KHTN
- Planada, California; United States;
- Broadcast area: Merced–Madera; (Central California);
- Frequency: 104.7 MHz
- Branding: Hot 104-7

Programming
- Format: Rhythmic contemporary

Ownership
- Owner: Stephens Media Group; (SMG-Merced, LLC);
- Sister stations: KABX-FM; KBRE; KLOQ-FM; KUBB; KYOS;

History
- First air date: August 1966
- Former call signs: KLBS-FM (1967–1982); KSNN (1982–1991);
- Former frequencies: 95.9 MHz (1967–1980)

Technical information
- Licensing authority: FCC
- Facility ID: 20334
- Class: B
- ERP: 1,950 watts
- HAAT: 634 meters (2,080 ft)
- Transmitter coordinates: 37°32′00″N 120°01′48″W﻿ / ﻿37.53333°N 120.03000°W

Links
- Public license information: Public file; LMS;
- Webcast: Listen live
- Website: hot1047fm.com

= KHTN =

Radio station in Planada, California

KHTN (104.7 MHz) is a commercial radio station licensed to Planada, California, and serving the Merced–Madera area of Central California.
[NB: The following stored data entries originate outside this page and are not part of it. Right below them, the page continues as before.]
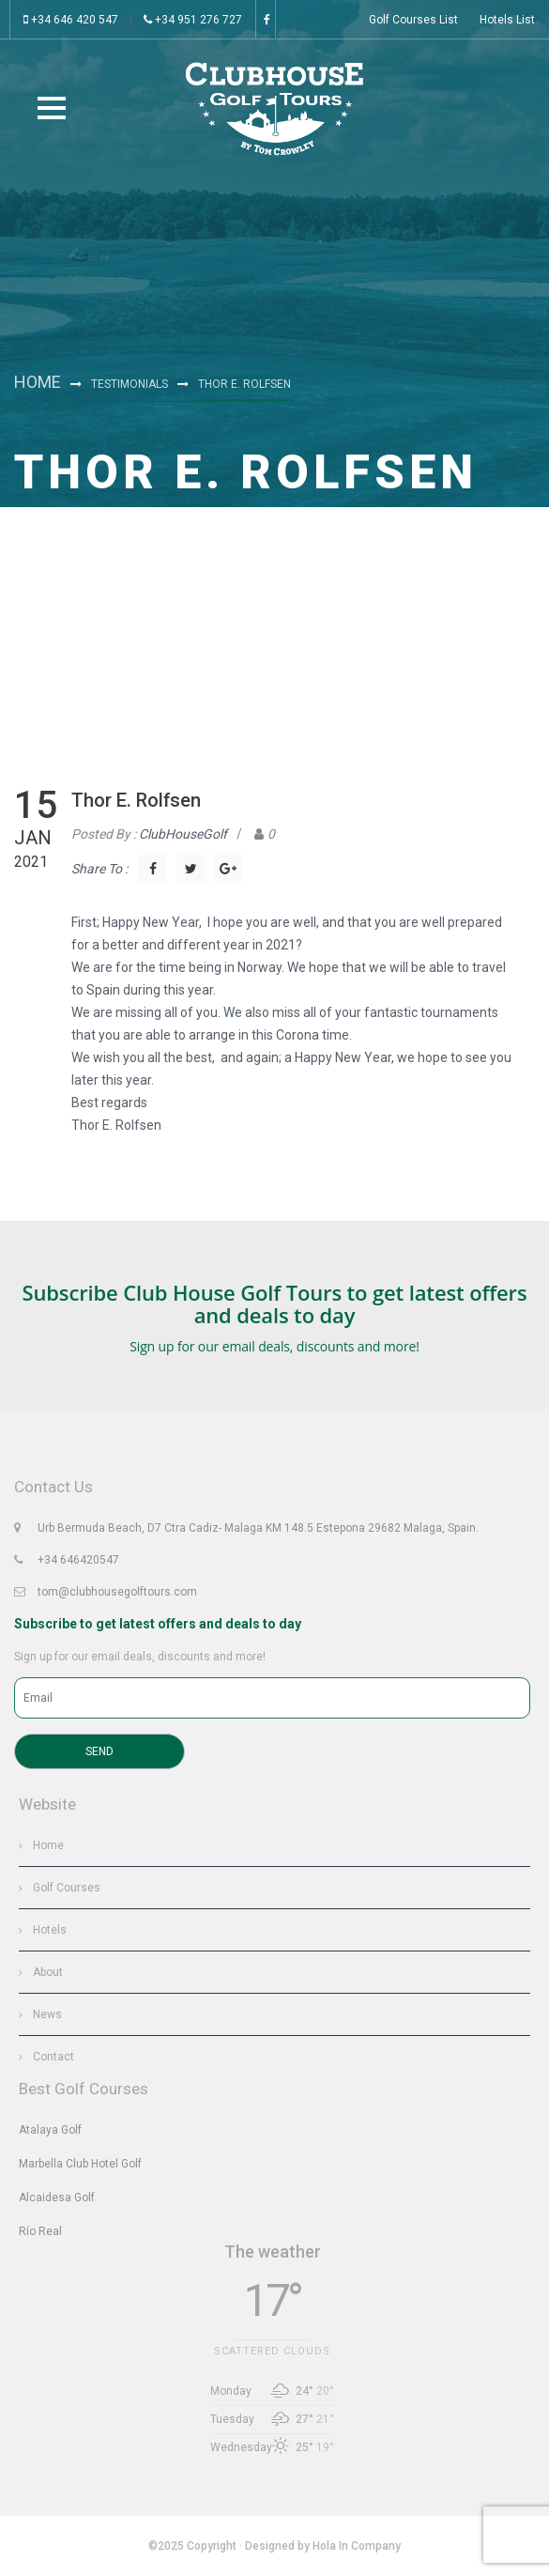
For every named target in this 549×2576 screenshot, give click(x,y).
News (47, 2014)
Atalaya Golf (50, 2129)
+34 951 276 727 (193, 19)
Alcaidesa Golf (57, 2197)
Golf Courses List (413, 19)
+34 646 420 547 (70, 19)
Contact (53, 2056)
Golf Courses (66, 1887)
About (48, 1972)
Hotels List (507, 19)
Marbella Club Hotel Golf (80, 2163)
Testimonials (129, 384)
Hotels (50, 1929)
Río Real (40, 2231)
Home (37, 382)
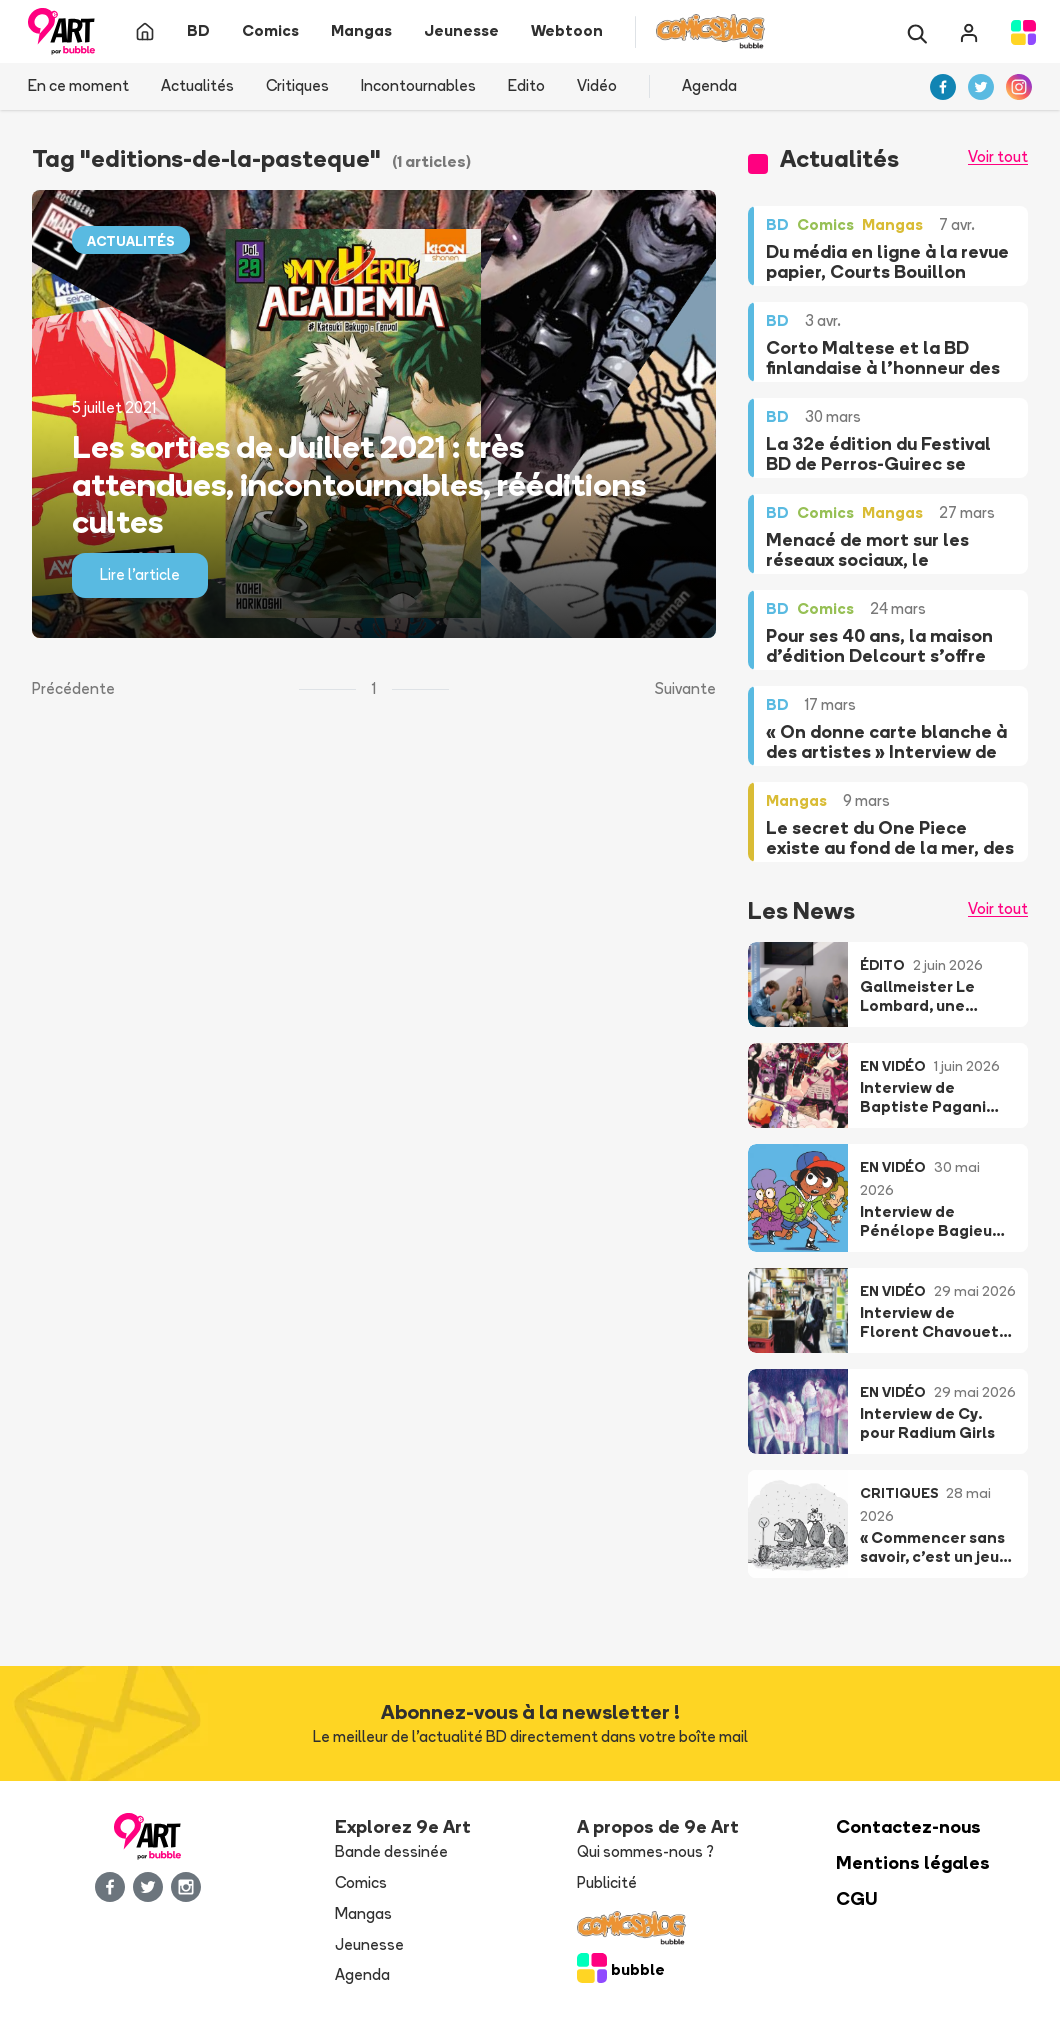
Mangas (363, 1913)
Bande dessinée (391, 1851)
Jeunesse (369, 1944)
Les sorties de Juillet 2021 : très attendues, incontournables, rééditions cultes (359, 484)
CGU (857, 1898)
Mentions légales (913, 1862)
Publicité (607, 1882)
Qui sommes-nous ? (645, 1851)
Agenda (709, 85)
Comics (361, 1882)
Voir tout (998, 156)
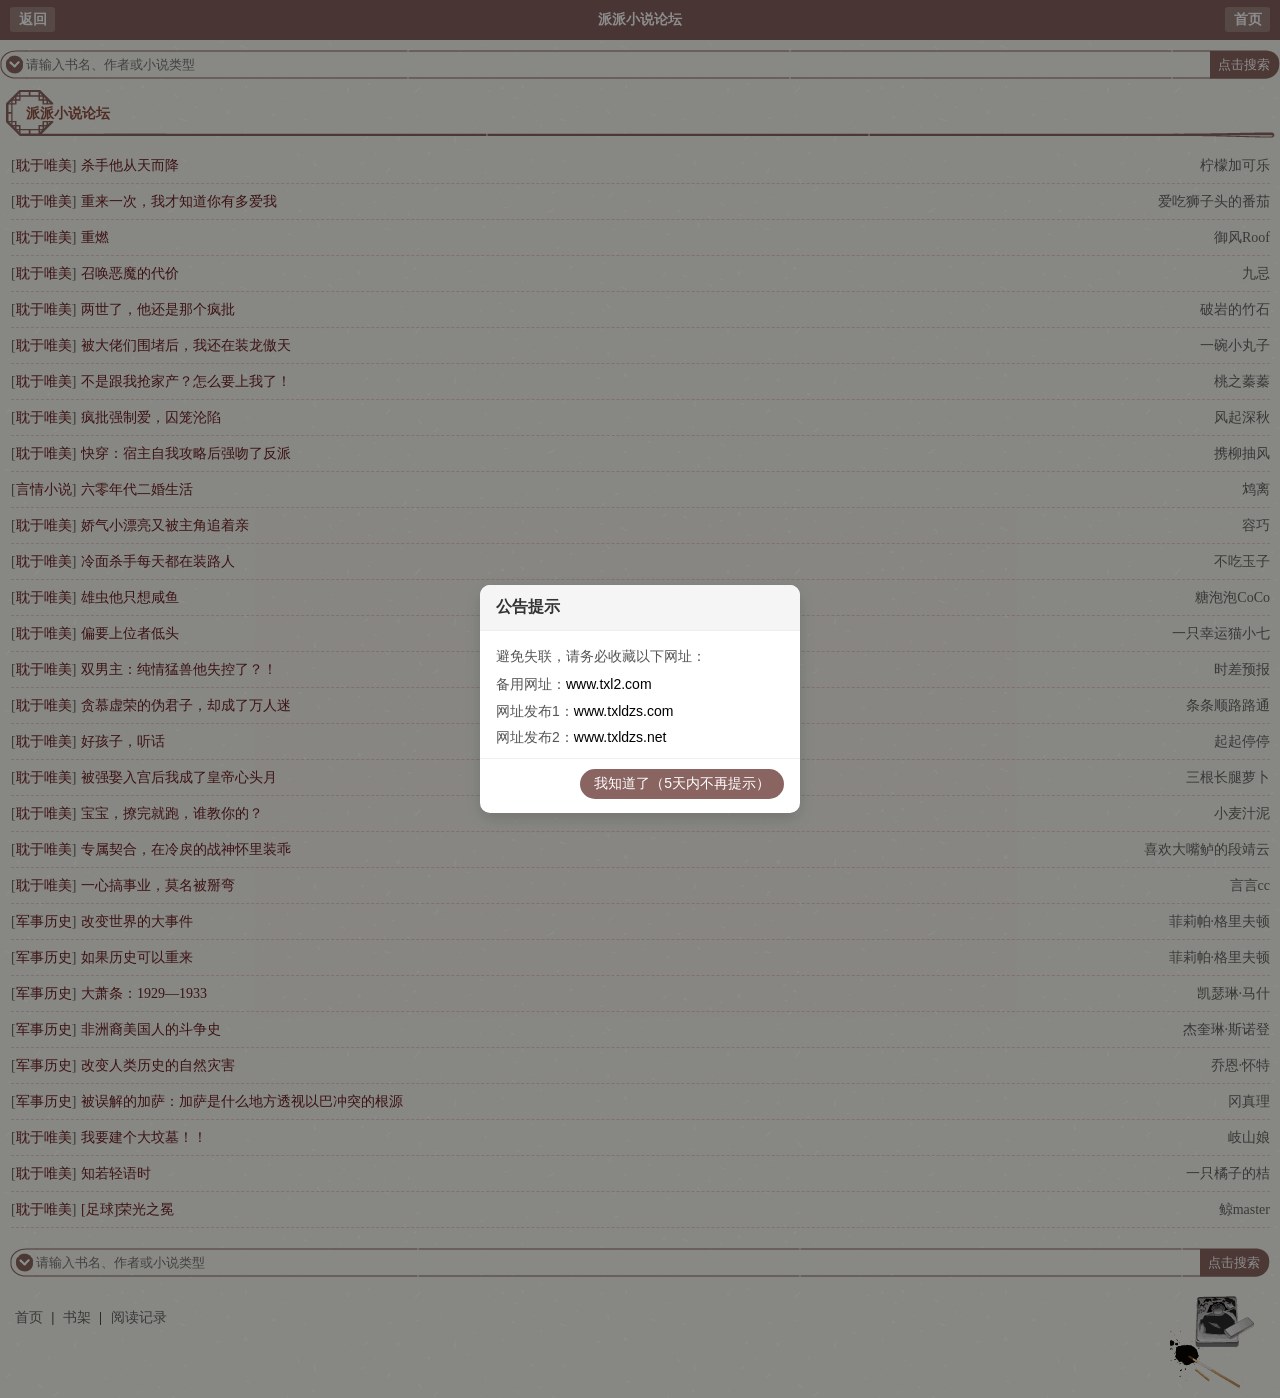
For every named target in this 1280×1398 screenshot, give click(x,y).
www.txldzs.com (624, 711)
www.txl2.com (609, 684)
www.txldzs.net (620, 737)
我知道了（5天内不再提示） (682, 783)
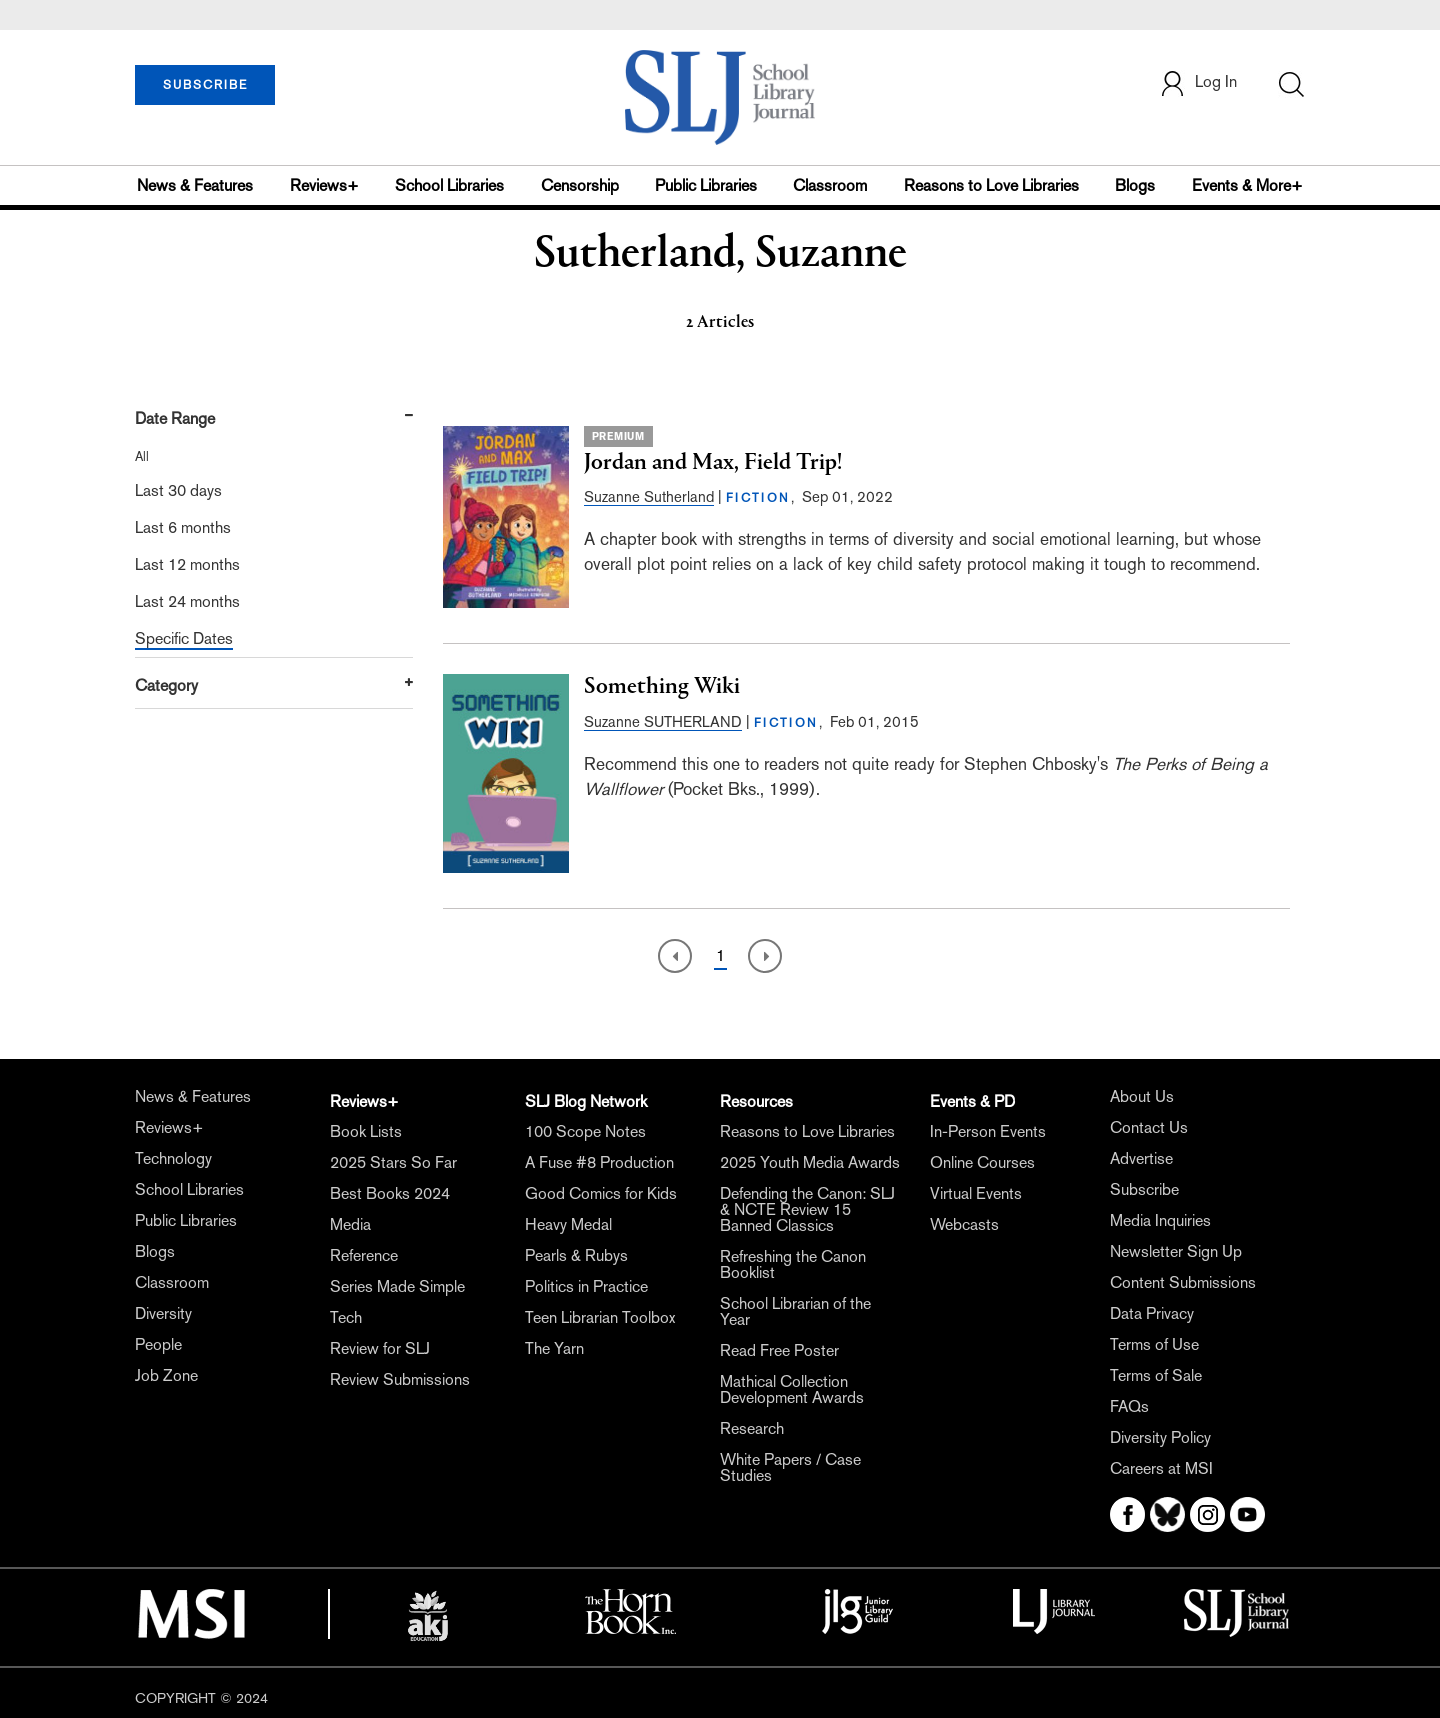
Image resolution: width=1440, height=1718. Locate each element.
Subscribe (1144, 1189)
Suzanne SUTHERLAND (663, 721)
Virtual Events (976, 1193)
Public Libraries (706, 185)
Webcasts (964, 1224)
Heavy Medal (568, 1224)
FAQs (1129, 1406)
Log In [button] (1198, 83)
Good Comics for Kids (601, 1193)
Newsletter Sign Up (1176, 1251)
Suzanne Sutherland (649, 496)
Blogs (1135, 185)
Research (752, 1428)
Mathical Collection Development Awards (792, 1389)
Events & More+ (1247, 185)
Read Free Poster (779, 1350)
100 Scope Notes (585, 1131)
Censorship (580, 185)
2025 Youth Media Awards (810, 1162)
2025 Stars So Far (393, 1162)
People (158, 1344)
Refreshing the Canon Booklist (793, 1264)
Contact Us (1149, 1127)
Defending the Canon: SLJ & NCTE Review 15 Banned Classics (807, 1209)
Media (350, 1224)
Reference (364, 1255)
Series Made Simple (397, 1286)
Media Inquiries (1160, 1220)
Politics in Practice (586, 1286)
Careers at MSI (1161, 1468)
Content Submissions (1183, 1282)
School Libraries (449, 185)
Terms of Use (1154, 1344)
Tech (346, 1317)
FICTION (758, 498)
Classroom (830, 185)
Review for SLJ (380, 1348)
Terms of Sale (1156, 1375)
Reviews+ (324, 185)
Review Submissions (400, 1379)
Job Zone (166, 1375)
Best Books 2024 (390, 1193)
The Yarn (554, 1348)
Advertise (1141, 1158)
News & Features (195, 185)
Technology (173, 1158)
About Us (1142, 1096)
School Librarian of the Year (795, 1311)
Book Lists (366, 1131)
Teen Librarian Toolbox (600, 1317)
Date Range (175, 418)
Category (166, 685)
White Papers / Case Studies (790, 1467)
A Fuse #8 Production (599, 1162)
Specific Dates (184, 638)
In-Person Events (988, 1131)
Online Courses (982, 1162)
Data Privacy (1152, 1313)
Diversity (163, 1313)
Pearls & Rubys (576, 1255)
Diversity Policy (1160, 1437)
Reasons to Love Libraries (991, 185)
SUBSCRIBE (205, 85)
Owned by Stephens Media Group, the station features a rhythmic contemporary format, with studios on West 19th Street in Merced. KHTN has been a monitored Rhythmic reporter in both Mediabase and Nielsen BDS since the format was launched on KHTN in 1992.

KHTN's transmitter is sited near Mount Bullion, about 20 miles northeast of Merced.

==History==
===KLBS-FM 95.9===
On March 10, 1964, James H. Rose's Los Banos Broadcasting Company obtained a construction permit to start a new FM station at 95.9 MHz in Los Banos, California. Los Banos Broadcasting also owned KLBS 1330 AM. Several months later, the Los Banos Broadcasting Company was sold to John R. McAdam and Edwin Cordeiro. It took two years for the FM station's tower and transmitter to be built.

KLBS-FM signed on the air in August 1966. Because KLBS had been a daytimer station, required to go off the air at night, KLBS-FM was able to keep broadcasting after sunset. KLBS and KLBS-FM had simulcast a format of middle of the road (MOR) music, news, sports and agricultural reports. Several hours a week were devoted to Portuguese language shows. KLBS-FM was limited in power and antenna height, so it was only heard around Los Banos and adjacent communities.

===Move to 104.7 FM===
In October 1979, new ownership filed to relocate the station, with the city of license changing to Planada. It would switch its frequency to 104.7 MHz, moving up from Class C to Class B, coupled with a sizable increase in tower height. That would give it a wider coverage area, including the cities of Merced and Madera.

KLBS-FM began broadcasting on the new frequency in the spring of 1980. It had a progressive rock format, calling itself "K-105" with the slogan "The Central Valley's Rock and Roll Alternative". In May 1982, the station was sold to new owners. It changed its call letters to KSNN and flipped the format to satellite-delivered adult contemporary music as "Kissin' 105."

===Rhythmic Top 40===
In April 1992, the station switched to its current Rhythmic Top 40-CHR format. It adopted the KHTN call letters, branding itself as "HOT 105." In 2004, the station re-branded as Hot 104.7 - Number One For Hip Hop.

By 2011, KHTN dropped the "Number One For Hip-Hop" slogan and began to broaden its playlist. It includes rhythmic pop and dance product, although the hip-hop tracks continue to be played as well.

===Stephens Media===
In the 2010s, the station was owned by Mapleton Communications, with radio stations in California, Oregon and Washington state. On July 1, 2019, Mapleton Communications announced its intent to sell its remaining 37 stations to Stephens Media Group in a $21 million deal.

Stephens began operating the station that same day. The sale was consummated on September 30, 2019. Stephens Media is based in Tulsa, Oklahoma.